Isn’t Carey from the same station now being asked to show cause as to why it should keep its licence after another announcer – a former police officer – suggest on air that people who wear burkas and hijabs posed a security risk and shoud be fined. Ho-hum commercial talk back at its provocative poor. I think the station and Melissa Sweet should question the credibility of information sources.
http://www.news.com.au/couriermail/story/0,23739,24913953-3102,00.html
Interestingly Dr Capolingua replaced Dr Mukesh Haikerwal on the basis that the role needed a media savvy , media friendly person. Every time Dr Capolingu opens her mouth she has an uncanny ability to alienate and demonstrate that her first concern is medical turf. Patients rarely enter her world.
Dr Haikerwal on the other hand presented as gentle, thoughtful, reflective and caring- none of these qualities are evident in Dr Capolingua’s media work.
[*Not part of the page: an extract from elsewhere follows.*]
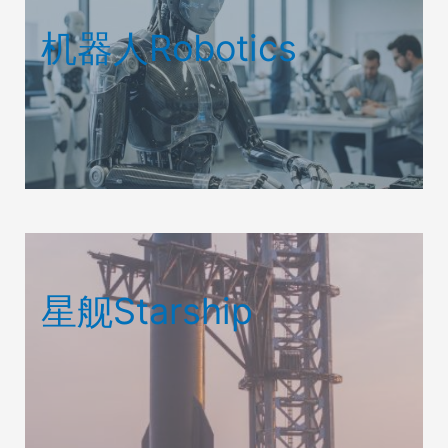
机器人Robotics
星舰Starship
Dr Haikerwal was instrumental in getting access to medical care for asylum seekers by gutsy lobbying of the previous government. An AMA president who puts patients first is needed to ensure a health system which delivers equitable care for everyone.
The annoying thing about this debate is nurse-practitioners tend to ‘cherry-pick’ the medical role. Everyone’s got their hand up to prescribe, but what about discharge summaries, reports, overnight on-call: suddenly the medical monopoly is safe! Even though some of those tasks are the ones that can be safely delegated (to admin staff)
The other issue is who get’s substituted. In the US nurses safely do endoscopies and anaesthetics, but here no-one bothers those powerful specialties. It’s psych and GP in the firing line, not because our work is simple, but because we are politically vulnerable, so why shouldn’t we want a powerful AMA?
Never thought I would find myself defending the AMA in general or Dr. Capolingua in particular, but here goes. I have to agree with Cathy … I think Dr. Capolingua did very well in the face of shifting goalposts and ad hominem attacks…
Mr. Carey acknowledged that nurses were unlikely to want to take on cardiac surgery, but did not articulate exactly what extra duties he was proposing nurses should undertake – nor who would make that decision. A pity, we might find considerable agreement between him and Dr. Capolingua had he bothered to encourage a genuine discussion.
Is Mr. Carey what one might call a ‘shock jock’? I thought 4BC was the ABC?
I am not certain that polemicist Right-To-Lifers could be expected to build teams of divergent and complementary skillsets and personalities in a health setting. The role of AMA President is, as always, about maintaining closed shops and barriers to entry to profession, very little about on-ground holistic health care improvements.